━━━ INFORMATION PROVIDED

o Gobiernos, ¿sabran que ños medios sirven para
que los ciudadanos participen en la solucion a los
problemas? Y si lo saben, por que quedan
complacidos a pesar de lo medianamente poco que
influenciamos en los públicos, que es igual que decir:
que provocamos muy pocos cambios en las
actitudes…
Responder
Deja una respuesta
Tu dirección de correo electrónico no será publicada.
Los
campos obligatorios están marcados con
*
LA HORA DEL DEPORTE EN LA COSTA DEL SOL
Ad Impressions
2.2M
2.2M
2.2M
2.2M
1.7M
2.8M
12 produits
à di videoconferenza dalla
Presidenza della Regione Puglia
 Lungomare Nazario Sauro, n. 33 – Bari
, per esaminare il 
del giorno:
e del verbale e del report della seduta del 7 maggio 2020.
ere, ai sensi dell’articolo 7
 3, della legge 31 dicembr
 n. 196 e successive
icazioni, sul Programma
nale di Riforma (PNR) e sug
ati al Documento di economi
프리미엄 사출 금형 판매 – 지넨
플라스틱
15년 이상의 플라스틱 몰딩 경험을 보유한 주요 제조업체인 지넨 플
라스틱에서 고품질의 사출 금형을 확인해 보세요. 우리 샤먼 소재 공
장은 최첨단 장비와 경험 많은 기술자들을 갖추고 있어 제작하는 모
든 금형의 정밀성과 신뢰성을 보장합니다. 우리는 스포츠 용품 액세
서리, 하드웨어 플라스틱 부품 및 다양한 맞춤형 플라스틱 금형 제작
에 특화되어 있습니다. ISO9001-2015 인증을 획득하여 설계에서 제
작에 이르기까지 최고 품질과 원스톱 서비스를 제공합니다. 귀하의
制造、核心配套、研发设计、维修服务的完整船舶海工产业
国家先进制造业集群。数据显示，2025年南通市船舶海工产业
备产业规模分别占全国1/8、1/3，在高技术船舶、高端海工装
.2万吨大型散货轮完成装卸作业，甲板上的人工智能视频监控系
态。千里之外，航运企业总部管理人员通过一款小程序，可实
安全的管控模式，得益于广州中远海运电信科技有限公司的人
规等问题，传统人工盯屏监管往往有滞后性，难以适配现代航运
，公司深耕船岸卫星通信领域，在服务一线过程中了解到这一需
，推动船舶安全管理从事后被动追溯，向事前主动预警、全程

━━━━━━

PROMPT: Using the entries above, find all lines with "플라스틱". Copy them.

ANSWER SPACE:
플라스틱
15년 이상의 플라스틱 몰딩 경험을 보유한 주요 제조업체인 지넨 플
서리, 하드웨어 플라스틱 부품 및 다양한 맞춤형 플라스틱 금형 제작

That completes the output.